According to Michael Huntsman, a third-generation Renoite, skateboarder, photographer and pinball machine collector, the “golden age” of pinball was 1977 to 1983. This was especially true in Reno where, thanks partly to the presence of casino arcades, the city was often a testing ground for new pinball machines.
“As a kid here in Reno, Nevada—I was born in ’72, so in 1980 and ’82, the really hot years—I was 10, 11, 12 years old with a roll of quarters on my BMX bike,” Huntsman said during a recent interview.
In Reno, like many American cities at the time, there were pinball machines and other arcade games in “every bowling alley, convenience store … pizza place and laundromat,” according to Huntsman. “But all of the casinos were competing to have the best arcade.” So, it was the right time and place to develop a lifetime love for pinball.
For Huntsman, pinball machines had a distinct advantage over other games: the opportunity to earn a credit for another game.
“As a 10, 11, 12 year old kid who only has a roll of quarters for that day, I’m going to probably play more pinball than video games because there’s a chance that I can actually sit there and jam that machine for a good hour on a quarter or 50 cents,” he said. “You know, the quarter muncher machines did just that—they munched them, and now they’re gone. But if you had a really good game—by chance or by skill—you could play again. So, I got hooked.”
Some key machines from Huntsman’s collection will be on display this month at the Holland Project, 140 Vesta St., in an exhibition titled Silver Ball: Pinball Machines + Photos by Michael Huntsman. The exhibition will feature eight of his machines and dozens of his pinball-related photographs. There will also be a limited edition zine commemorating the show.
The machines in the exhibition range from 1971 to 2017, and the focus is on games with a horror or science fiction theme. The oldest game, Four Million B.C., features outrageous art of dinosaurs and cavemen living together. Mars Trek is a 1977 Spanish game with psychedelic illustrations. Af-Tor is a 1984 game with very limited production, and the 1981 machine Devil’s Dare is so hard to find that it has the nickname “Devil’s Rare.”
Huntsman takes pinball very seriously. He has pinball tattoos and Reno tattoos, including the highway signs for I-80 and US 395 tattooed on his hands.
“Anybody who’s in this industry as deep as I am—most of us don’t actually appreciate the whole ’Pinball Wizard’ thing,” he said, before requesting that—unlike nearly every other story about pinball written in the last 40 years—this story not reference that song its in headline.
“Pinball is not a game of luck,” Huntsman said. “Just like poker, there’s an element of luck, but it’s more about the skill. It’s more about the decision-making.”
Hunstman’s goal is “to get Reno back to being a pinball town.”

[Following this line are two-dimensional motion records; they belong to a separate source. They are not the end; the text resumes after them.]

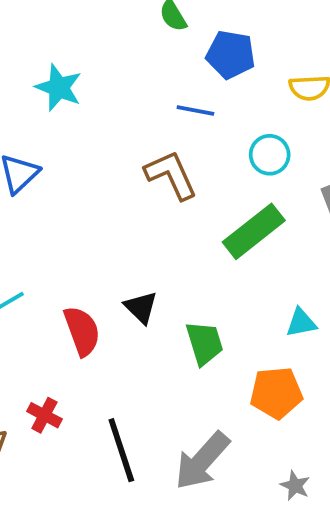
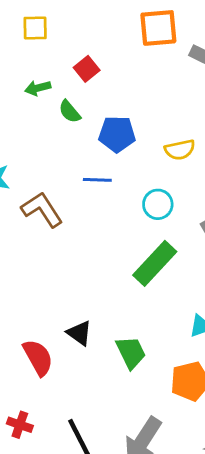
brown L-shape: (171, 175) -> (42, 210), moved

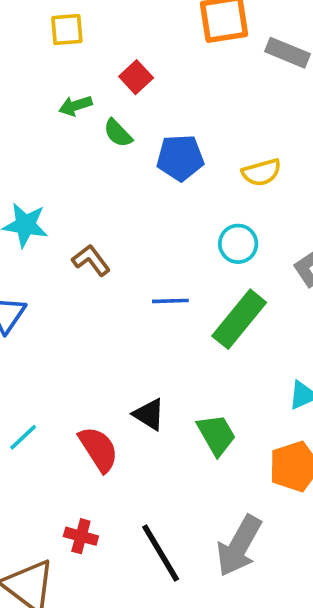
blue line: (97, 180) -> (170, 301), moved
brown L-shape: (42, 210) -> (91, 260), size x0.7

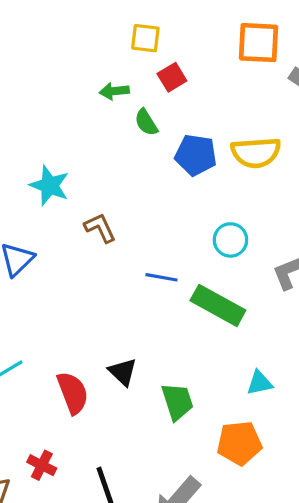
yellow square: (67, 29) -> (145, 38), moved
yellow semicircle: (261, 172) -> (256, 153), moved, size x1.4
green rectangle: (239, 319) -> (218, 305), turned 68

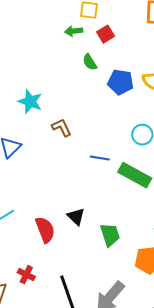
green arrow: (114, 91) -> (74, 31), moved

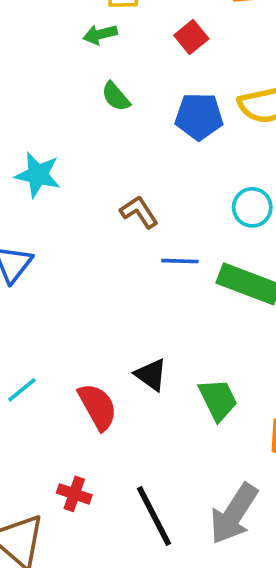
red square: (106, 34) -> (191, 37), moved
green semicircle: (90, 62) -> (116, 96), moved
brown L-shape: (62, 128) -> (139, 212), moved

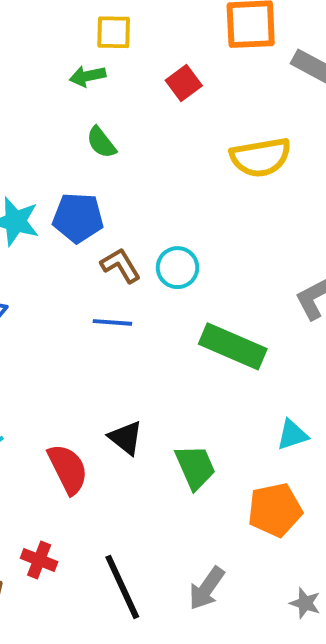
blue pentagon: (199, 116) -> (78, 218), moved
cyan circle: (252, 207) -> (177, 268), moved
blue line: (180, 261) -> (112, 322), moved
gray arrow: (234, 514) -> (207, 588), size x0.7

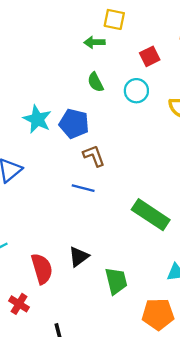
cyan circle: (177, 268) -> (136, 91), moved
black triangle: (126, 438) -> (79, 257), turned 35
red cross: (39, 560) -> (19, 304), moved

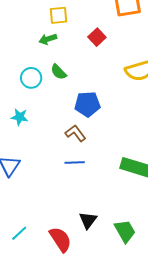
cyan circle: (136, 91) -> (31, 78), moved
cyan star: (37, 119) -> (20, 117), size x0.7
blue pentagon: (74, 124) -> (87, 104), moved

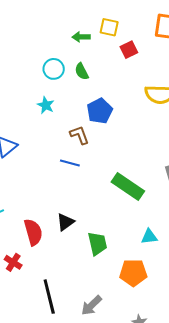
yellow square: (58, 15) -> (109, 27), moved
blue pentagon: (87, 104) -> (100, 111), turned 30
cyan star: (20, 117) -> (46, 105), moved

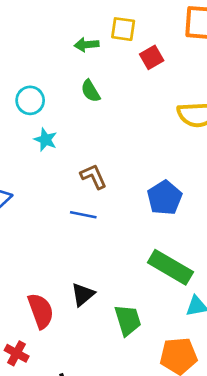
cyan circle: (54, 69) -> (30, 100), moved
blue pentagon: (100, 111) -> (165, 198), moved
green rectangle: (128, 187) -> (170, 267), moved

“Nothing is more exciting for me than to see a kid play his very first pinball machine ever,” he said.
And even though one of Huntsman’s pinball tattoos depicts a hand holding a quarter accompanied by the words “death to free play,” for this show—a gallery exhibition hosted by a nonprofit organization—he agreed to make an exception. So, all the pinball machines will be free to play.